ARLINGTON -- Scott Servais won his first game as a big league manager in the Mariners' 10-2 victory over the Rangers on Tuesday night. But more importantly, he won the respect of his players as well after jumping to their defense in an eighth-inning shouting match with Texas skipper Jeff Banister.
Servais leaped from the dugout and exchanged some choice words across the diamond after Rangers reliever Tom Wilhelmsen -- traded by Seattle to Texas over the winter -- drilled catcher Chris Iannetta in the thigh with a fastball after the Mariners had ripped four straight extra-base hits for four runs off him in his season debut.
"You want your manager to have fire," said Robinson Cano. "That's good. He gets fired up and protecting his guys. That's what you want, a manager that protects you. You don't want a manager who doesn't take care of his players. He's one of those and I'm glad I'm playing for him now."

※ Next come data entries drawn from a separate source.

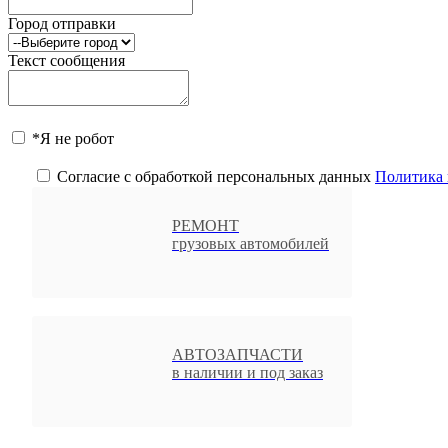
Город отправки
Текст сообщения
*Я не робот
Согласие с обработкой персональных данных
Политика 
РЕМОНТ
грузовых автомобилей
АВТОЗАПЧАСТИ
в наличии и под заказ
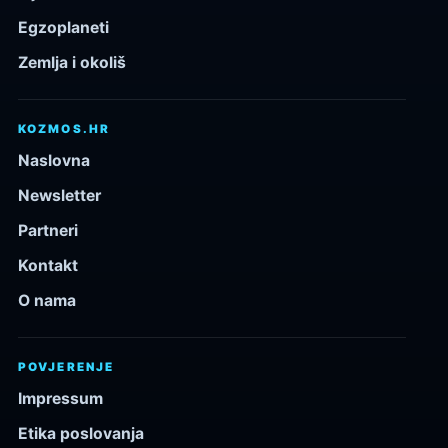
Egzoplaneti
Zemlja i okoliš
KOZMOS.HR
Naslovna
Newsletter
Partneri
Kontakt
O nama
POVJERENJE
Impressum
Etika poslovanja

The Mariners haven't been a team known to play with tremendous fire in recent years, but Iannetta barked long and loud at Wilhelmsen as he walked to first base and Servais immediately joined in as players came out of the dugout.
"It's baseball. We'll leave it at that," said Servais, a former big league catcher who served as the Rangers' farm director for six years before working in the Angels' front office the past four. "We're going to play Texas a lot this year. We certainly know they won the division last year and we have to bring our 'A' game every night. But I was really happy with the way our guys played tonight."
"It was nice to see him fired up," said Nelson Cruz, who homered and doubled in the win. "He showed us he's got our backs. In a situation we needed him, he stepped up."
Said Iannetta: "Every one of us are going to pull for each other. Every one of us are going to stand up for each other. That's just the way this team is. It's part of building chemistry and that's something that started in spring and obviously it's going to continue through the year."

Servais has been pushing that chemistry from the first day of camp, looking for ways to get the players to bond personally so they will have each other's backs on the field. 
"If we want to get to where we want to go, it's going to take everybody … myself, coaching staff, players," Servais said. "And I've said it from the day I got the job, it's OK to show emotion once in a while. It's a serious game and you want to take it seriously. There's a lot of guys livelihood at stake. But it's time to get after it. Obviously there are some things that went back and forth tonight, but it's part of the game."
And to get his first managerial win in such a wacky night?
"Why wouldn't it happen that way?" Servais said with a laugh. "I'm excited. It's a thrill, obviously, to get the opportunity to manage and lead this club. And along the way, we were going to win a game. ... But the way we responded tonight and the guys out of the bullpen did a nice job, that's what it's going to take. It's going to take a total team effort, and that's what the good teams have."